The scientific evidence for the use of cinnamon in blood sugar control is mixed.

In healthy people, cinnamon has been shown to increase insulin sensitivity and reduce blood sugar spikes following a carb-based meal (43Trusted Source, 44Trusted Source, 45Trusted Source, 46Trusted Source).

One of these studies followed 14 healthy people.

It found that eating 6 grams of cinnamon with 300 grams of rice pudding significantly reduced blood sugar spikes, compared to eating the pudding alone (45Trusted Source).

However, there are also studies that show cinnamon has no effect on blood sugar.

One review looked at 10 high-quality studies in a total of 577 people with diabetes. The review found no significant difference in blood sugar spikes after participants had taken cinnamon (47Trusted Source).

There are two types of cinnamon:

Cassia: Can come from several different species of Cinnamomum trees. This is the type most commonly found in most supermarkets.
Ceylon: Comes specifically from the Cinnamomum verum tree. It is more expensive, but may contain more antioxidants.
Cassia cinnamon contains a potentially harmful substance called coumarin.
The European Food Safety Authority (EFSA) has set the tolerable daily intake of coumarin at 0.045 mg per pound of body weight (0.1mg/kg).

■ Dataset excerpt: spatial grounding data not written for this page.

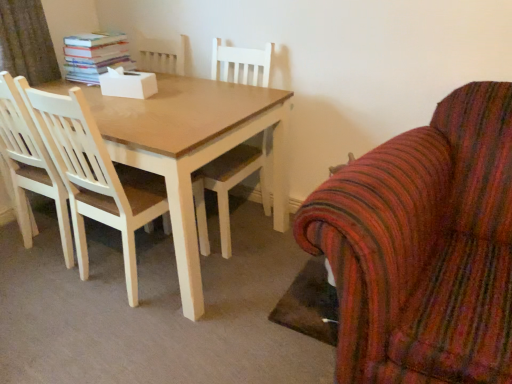 The width and height of the screenshot is (512, 384). Identify the location of vacant area that is in front of light wood chair at left, positioned as the 1th chair in left-to-right order. (112, 334). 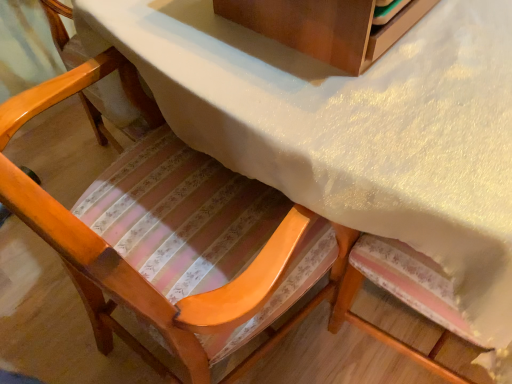 Measure the distance between matte brown cardboard at upper center and camera.

matte brown cardboard at upper center is 21.27 inches away from camera.

Measure the distance between point (257,29) and camera.

Point (257,29) and camera are 68.90 centimeters apart.

The image size is (512, 384). I want to click on matte brown cardboard at upper center, so click(x=326, y=27).

This screenshot has width=512, height=384. What do you see at coordinates (326, 27) in the screenshot?
I see `matte brown cardboard at upper center` at bounding box center [326, 27].

From the picture: What is the approximate height of matte brown cardboard at upper center?

The height of matte brown cardboard at upper center is 7.00 inches.

Find the location of `matte brown cardboard at upper center`. matte brown cardboard at upper center is located at coordinates (326, 27). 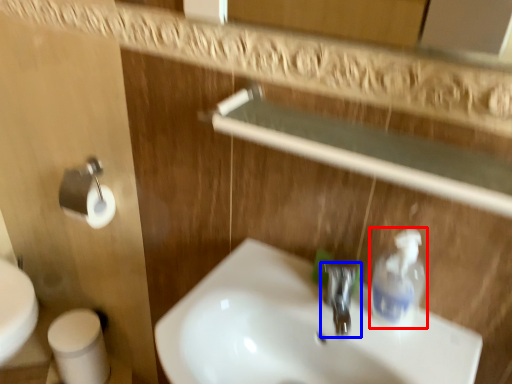 Question: Which object is further to the camera taking this photo, cleaning product (highlighted by a red box) or tap (highlighted by a blue box)?

Choices:
 (A) cleaning product
 (B) tap

Answer: (B) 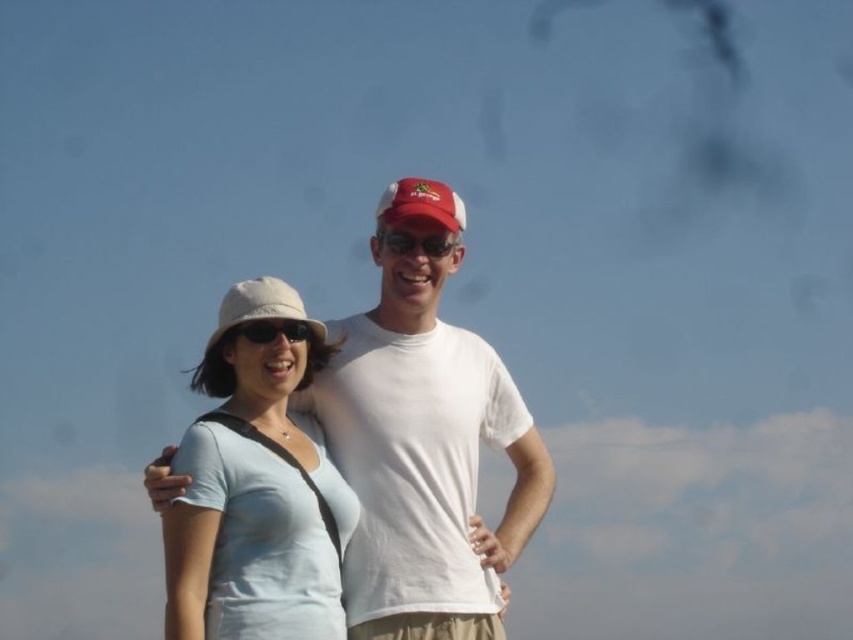 Question: Is light blue fabric shirt at center positioned in front of matte black sunglasses at center?

Choices:
 (A) no
 (B) yes

Answer: (B)

Question: Among these objects, which one is nearest to the camera?

Choices:
 (A) light blue fabric shirt at center
 (B) matte black sunglasses at center
 (C) beige fabric baseball hat at center

Answer: (A)

Question: Among these objects, which one is nearest to the camera?

Choices:
 (A) matte black sunglasses at center
 (B) light blue cotton shirt at center
 (C) matte plastic sunglasses at center

Answer: (B)

Question: Is light blue fabric shirt at center smaller than matte black sunglasses at center?

Choices:
 (A) no
 (B) yes

Answer: (A)

Question: Among these points, which one is farthest from the camera?

Choices:
 (A) (332, 385)
 (B) (218, 340)

Answer: (A)

Question: Is light blue fabric shirt at center below beige fabric baseball hat at center?

Choices:
 (A) no
 (B) yes

Answer: (B) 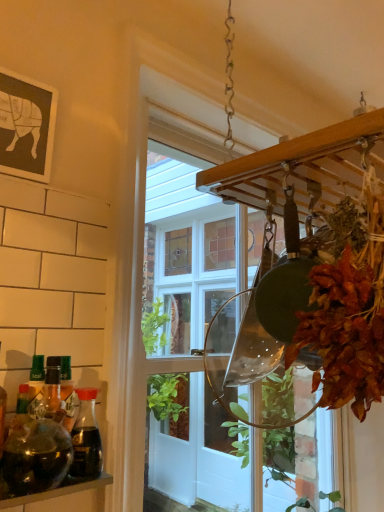 At what (x,y) coordinates should I click in order to perform the action: click on translucent glass bottle at left, which is the 1th bottle from back to front. Please return your answer as a coordinate pair (x, y). Image resolution: width=384 pixels, height=512 pixels. Looking at the image, I should click on (86, 437).

Identify the location of translucent glass bottle at left, which ranks as the 2th bottle in back-to-front order. This screenshot has width=384, height=512. (37, 452).

How much space does translucent glass bottle at left, which ranks as the 2th bottle in back-to-front order, occupy vertically?

translucent glass bottle at left, which ranks as the 2th bottle in back-to-front order, is 13.82 centimeters in height.

Find the location of a particular element. The width and height of the screenshot is (384, 512). translucent glass bottle at left, the second bottle viewed from the front is located at coordinates (x=86, y=437).

From a real-world perspective, which object rests below the other?

translucent glass bottle at left, which is the 1th bottle from back to front, from a real-world perspective.

The width and height of the screenshot is (384, 512). What are the coordinates of `bottle that is above the translucent glass bottle at left, which is the 1th bottle from back to front (from a real-world perspective)` in the screenshot? It's located at (37, 452).

Is point (101, 454) in front of point (61, 420)?

No, it is not.

Considering the relative sizes of translucent glass bottle at left, which is the 1th bottle from back to front, and translucent glass bottle at left, the 1th bottle in the front-to-back sequence, in the image provided, is translucent glass bottle at left, which is the 1th bottle from back to front, smaller than translucent glass bottle at left, the 1th bottle in the front-to-back sequence,?

Correct, translucent glass bottle at left, which is the 1th bottle from back to front, occupies less space than translucent glass bottle at left, the 1th bottle in the front-to-back sequence.

Based on their sizes in the image, would you say transparent glass jar at lower left is bigger or smaller than clear glass window at center?

transparent glass jar at lower left is smaller than clear glass window at center.

Is transparent glass jar at lower left far from clear glass window at center?

Yes, transparent glass jar at lower left is far from clear glass window at center.

Which object is wider, transparent glass jar at lower left or clear glass window at center?

Wider between the two is clear glass window at center.

Is translucent glass bottle at left, the 1th bottle in the front-to-back sequence, oriented away from transparent glass jar at lower left?

translucent glass bottle at left, the 1th bottle in the front-to-back sequence, does not have its back to transparent glass jar at lower left.

Is translucent glass bottle at left, the 1th bottle in the front-to-back sequence, further to the viewer compared to transparent glass jar at lower left?

Yes, translucent glass bottle at left, the 1th bottle in the front-to-back sequence, is further from the viewer.

Considering the sizes of objects translucent glass bottle at left, which ranks as the 2th bottle in back-to-front order, and transparent glass jar at lower left in the image provided, who is thinner, translucent glass bottle at left, which ranks as the 2th bottle in back-to-front order, or transparent glass jar at lower left?

translucent glass bottle at left, which ranks as the 2th bottle in back-to-front order.

Is translucent glass bottle at left, the 1th bottle in the front-to-back sequence, beside transparent glass jar at lower left?

Yes, translucent glass bottle at left, the 1th bottle in the front-to-back sequence, and transparent glass jar at lower left clearly make contact.

How many degrees apart are the facing directions of clear glass window at center and transparent glass jar at lower left?

There is a 15.3-degree angle between the facing directions of clear glass window at center and transparent glass jar at lower left.

The height and width of the screenshot is (512, 384). Find the location of `shelf lying below the clear glass window at center (from the image's perspective)`. shelf lying below the clear glass window at center (from the image's perspective) is located at coordinates (57, 492).

Does clear glass window at center come in front of transparent glass jar at lower left?

No, it is behind transparent glass jar at lower left.

Which is more to the left, clear glass window at center or transparent glass jar at lower left?

transparent glass jar at lower left is more to the left.

Measure the distance between translucent glass bottle at left, the 1th bottle in the front-to-back sequence, and clear glass window at center.

translucent glass bottle at left, the 1th bottle in the front-to-back sequence, is 3.47 meters away from clear glass window at center.

How many degrees apart are the facing directions of translucent glass bottle at left, which ranks as the 2th bottle in back-to-front order, and clear glass window at center?

The facing directions of translucent glass bottle at left, which ranks as the 2th bottle in back-to-front order, and clear glass window at center are 16.6 degrees apart.

Which is further, (17, 420) or (209, 402)?

Point (209, 402)

Can we say translucent glass bottle at left, which ranks as the 2th bottle in back-to-front order, lies outside clear glass window at center?

Yes, translucent glass bottle at left, which ranks as the 2th bottle in back-to-front order, is outside of clear glass window at center.

How many degrees apart are the facing directions of transparent glass jar at lower left and translucent glass bottle at left, the 1th bottle in the front-to-back sequence?

The angle between the facing direction of transparent glass jar at lower left and the facing direction of translucent glass bottle at left, the 1th bottle in the front-to-back sequence, is 1.28 degrees.

Considering the sizes of objects transparent glass jar at lower left and translucent glass bottle at left, the 1th bottle in the front-to-back sequence, in the image provided, who is wider, transparent glass jar at lower left or translucent glass bottle at left, the 1th bottle in the front-to-back sequence,?

transparent glass jar at lower left.

From a real-world perspective, is transparent glass jar at lower left positioned under translucent glass bottle at left, which ranks as the 2th bottle in back-to-front order, based on gravity?

Yes, from a real-world perspective, transparent glass jar at lower left is under translucent glass bottle at left, which ranks as the 2th bottle in back-to-front order.

Could you measure the distance between transparent glass jar at lower left and translucent glass bottle at left, which ranks as the 2th bottle in back-to-front order?

They are 2.42 inches apart.

Which object is thinner, translucent glass bottle at left, the 1th bottle in the front-to-back sequence, or translucent glass bottle at left, the second bottle viewed from the front?

Thinner between the two is translucent glass bottle at left, the second bottle viewed from the front.

Considering the positions of objects translucent glass bottle at left, which ranks as the 2th bottle in back-to-front order, and translucent glass bottle at left, the second bottle viewed from the front, in the image provided, who is in front, translucent glass bottle at left, which ranks as the 2th bottle in back-to-front order, or translucent glass bottle at left, the second bottle viewed from the front,?

Positioned in front is translucent glass bottle at left, which ranks as the 2th bottle in back-to-front order.

Could you measure the distance between translucent glass bottle at left, which ranks as the 2th bottle in back-to-front order, and translucent glass bottle at left, the second bottle viewed from the front?

They are 2.31 inches apart.

Is point (25, 467) behind point (76, 453)?

Yes, point (25, 467) is behind point (76, 453).

Locate an element on the screen. Image resolution: width=384 pixels, height=512 pixels. bottle behind the translucent glass bottle at left, which ranks as the 2th bottle in back-to-front order is located at coordinates (86, 437).

In the image, there is a transparent glass jar at lower left. At what (x,y) coordinates should I click in order to perform the action: click on window above it (from the image's perspective). Please return your answer as a coordinate pair (x, y). Looking at the image, I should click on (186, 249).

Estimate the real-world distances between objects in this image. Which object is closer to transparent glass jar at lower left, translucent glass bottle at left, which ranks as the 2th bottle in back-to-front order, or translucent glass bottle at left, which is the 1th bottle from back to front?

Based on the image, translucent glass bottle at left, which ranks as the 2th bottle in back-to-front order, appears to be nearer to transparent glass jar at lower left.

Looking at the image, which one is located further to transparent glass jar at lower left, clear glass window at center or translucent glass bottle at left, which is the 1th bottle from back to front?

The object further to transparent glass jar at lower left is clear glass window at center.

Estimate the real-world distances between objects in this image. Which object is further from transparent glass jar at lower left, translucent glass bottle at left, the second bottle viewed from the front, or clear glass window at center?

The object further to transparent glass jar at lower left is clear glass window at center.

Considering their positions, is translucent glass bottle at left, the second bottle viewed from the front, positioned closer to translucent glass bottle at left, which ranks as the 2th bottle in back-to-front order, than clear glass window at center?

The object closer to translucent glass bottle at left, which ranks as the 2th bottle in back-to-front order, is translucent glass bottle at left, the second bottle viewed from the front.

Considering their positions, is clear glass window at center positioned closer to transparent glass jar at lower left than translucent glass bottle at left, the 1th bottle in the front-to-back sequence?

translucent glass bottle at left, the 1th bottle in the front-to-back sequence, is positioned closer to the anchor transparent glass jar at lower left.

Considering their positions, is translucent glass bottle at left, which ranks as the 2th bottle in back-to-front order, positioned further to transparent glass jar at lower left than clear glass window at center?

Based on the image, clear glass window at center appears to be further to transparent glass jar at lower left.

Estimate the real-world distances between objects in this image. Which object is further from clear glass window at center, translucent glass bottle at left, the second bottle viewed from the front, or transparent glass jar at lower left?

Based on the image, transparent glass jar at lower left appears to be further to clear glass window at center.

When comparing their distances from clear glass window at center, does translucent glass bottle at left, which ranks as the 2th bottle in back-to-front order, or translucent glass bottle at left, the second bottle viewed from the front, seem further?

Based on the image, translucent glass bottle at left, which ranks as the 2th bottle in back-to-front order, appears to be further to clear glass window at center.

Locate an element on the screen. The image size is (384, 512). bottle positioned between transparent glass jar at lower left and translucent glass bottle at left, which is the 1th bottle from back to front, from near to far is located at coordinates (37, 452).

This is around half a teaspoon (1 gram) of Cassia cinnamon for a 165-pound (75-kg) person (48).

One of the properties of fenugreek is that the seeds are high in soluble fiber.

This helps prevent blood sugar spikes by slowing down the digestion and absorption of carbs.

However, it appears that blood sugar levels may benefit from more than just the seeds.

In one study, 20 healthy people were given powdered fenugreek leaves mixed with water before they ate. The study found the fenugreek reduced their blood sugar levels after eating by 13.4%, compared to the placebo (49Trusted Source).

An analysis of 10 studies found that fenugreek significantly reduced blood sugar two hours after eating (50Trusted Source).

Fenugreek may help reduce blood sugar spikes. It can be added to food, but it does have quite a strong taste, so some people prefer to take it as a supplement.